Re: Gotham: Russ & Imogen
She'd tried too many things to choke. Not whiskey, but enough strange things that her palate was accustomed to oddities, and she was used to strange food and drink. Campsites and hostels and open doors, and she'd learned to be grateful. Grateful meant not spitting up the saki or making a face at the slime of oysters.

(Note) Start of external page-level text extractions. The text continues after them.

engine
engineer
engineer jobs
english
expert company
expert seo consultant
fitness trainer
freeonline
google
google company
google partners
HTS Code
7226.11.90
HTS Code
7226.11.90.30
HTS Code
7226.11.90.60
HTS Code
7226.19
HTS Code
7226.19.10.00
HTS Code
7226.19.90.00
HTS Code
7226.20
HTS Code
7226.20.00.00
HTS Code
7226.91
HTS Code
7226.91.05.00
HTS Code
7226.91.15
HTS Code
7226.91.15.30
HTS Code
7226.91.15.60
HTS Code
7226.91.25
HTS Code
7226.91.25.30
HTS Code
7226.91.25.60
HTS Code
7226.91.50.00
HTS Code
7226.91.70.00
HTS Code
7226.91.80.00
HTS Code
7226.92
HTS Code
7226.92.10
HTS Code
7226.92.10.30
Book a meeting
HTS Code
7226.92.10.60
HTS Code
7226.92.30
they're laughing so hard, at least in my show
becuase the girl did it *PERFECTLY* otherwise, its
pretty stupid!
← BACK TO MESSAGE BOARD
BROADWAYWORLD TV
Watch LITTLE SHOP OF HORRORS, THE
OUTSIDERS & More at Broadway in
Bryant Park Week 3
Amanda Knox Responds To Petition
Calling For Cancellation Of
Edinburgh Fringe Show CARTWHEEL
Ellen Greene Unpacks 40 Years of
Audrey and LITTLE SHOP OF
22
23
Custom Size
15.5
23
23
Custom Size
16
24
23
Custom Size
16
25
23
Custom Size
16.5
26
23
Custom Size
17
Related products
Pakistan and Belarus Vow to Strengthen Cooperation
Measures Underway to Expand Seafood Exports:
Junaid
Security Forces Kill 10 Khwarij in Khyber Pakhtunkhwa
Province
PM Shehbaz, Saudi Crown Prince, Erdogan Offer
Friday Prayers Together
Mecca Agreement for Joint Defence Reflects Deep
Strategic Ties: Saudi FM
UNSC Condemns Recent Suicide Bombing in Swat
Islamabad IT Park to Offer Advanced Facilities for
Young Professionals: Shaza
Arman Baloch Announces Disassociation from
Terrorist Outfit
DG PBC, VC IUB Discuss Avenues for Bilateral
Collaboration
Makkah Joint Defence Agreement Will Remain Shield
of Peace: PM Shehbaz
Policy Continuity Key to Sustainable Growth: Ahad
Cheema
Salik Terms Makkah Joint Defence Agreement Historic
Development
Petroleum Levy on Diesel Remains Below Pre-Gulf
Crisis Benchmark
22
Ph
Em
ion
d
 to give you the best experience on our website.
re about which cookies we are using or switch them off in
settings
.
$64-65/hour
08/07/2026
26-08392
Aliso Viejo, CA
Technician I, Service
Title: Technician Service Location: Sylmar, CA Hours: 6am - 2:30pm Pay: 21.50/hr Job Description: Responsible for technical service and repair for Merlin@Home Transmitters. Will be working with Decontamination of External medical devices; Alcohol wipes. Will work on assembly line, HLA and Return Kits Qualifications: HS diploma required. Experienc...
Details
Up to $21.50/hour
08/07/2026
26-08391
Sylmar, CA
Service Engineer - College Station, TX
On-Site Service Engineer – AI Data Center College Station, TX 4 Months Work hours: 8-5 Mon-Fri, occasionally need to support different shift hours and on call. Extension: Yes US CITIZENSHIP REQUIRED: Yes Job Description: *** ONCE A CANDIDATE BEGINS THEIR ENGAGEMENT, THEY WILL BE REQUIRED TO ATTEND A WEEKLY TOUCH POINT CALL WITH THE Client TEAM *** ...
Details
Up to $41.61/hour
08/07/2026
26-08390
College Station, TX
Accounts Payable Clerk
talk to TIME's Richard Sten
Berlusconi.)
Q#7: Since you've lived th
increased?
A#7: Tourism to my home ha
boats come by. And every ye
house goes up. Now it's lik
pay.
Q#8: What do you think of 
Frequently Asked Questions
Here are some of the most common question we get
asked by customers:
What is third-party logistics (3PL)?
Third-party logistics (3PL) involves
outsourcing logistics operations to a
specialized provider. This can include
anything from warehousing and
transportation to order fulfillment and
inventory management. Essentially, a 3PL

His comment about God was absorbed during that last sip of whiskey, and she finished things off like children without did. Nothing left behind, and she looked around the bar until her eye settled on a woman in the rear corner. She was dirty, and she had missed the notice of the barkeep. The woman's shoes were holes, and she looked strung out. Imogen slipped off the barstool, after that handshake that was soft and gentle on her part, and she walked up to the woman and gave her the few loose bills in her pocket. The whiskey and lemon drop made for an uneven gait, but not much at all.
She turned back and returned, back onto the barstool again, and she smiled. "That was God. Even if she goes and buys a drink, or finds a dealer. It's an opportunity, and that's God." She smiled at him. "I guess that makes this a church. Buy me another?" She had no money left. It'd been scrounged up by playing her violin on the corner when she'd arrived, and it had just all traded hands. She'd no qualms about asking him. She'd no pride to her name.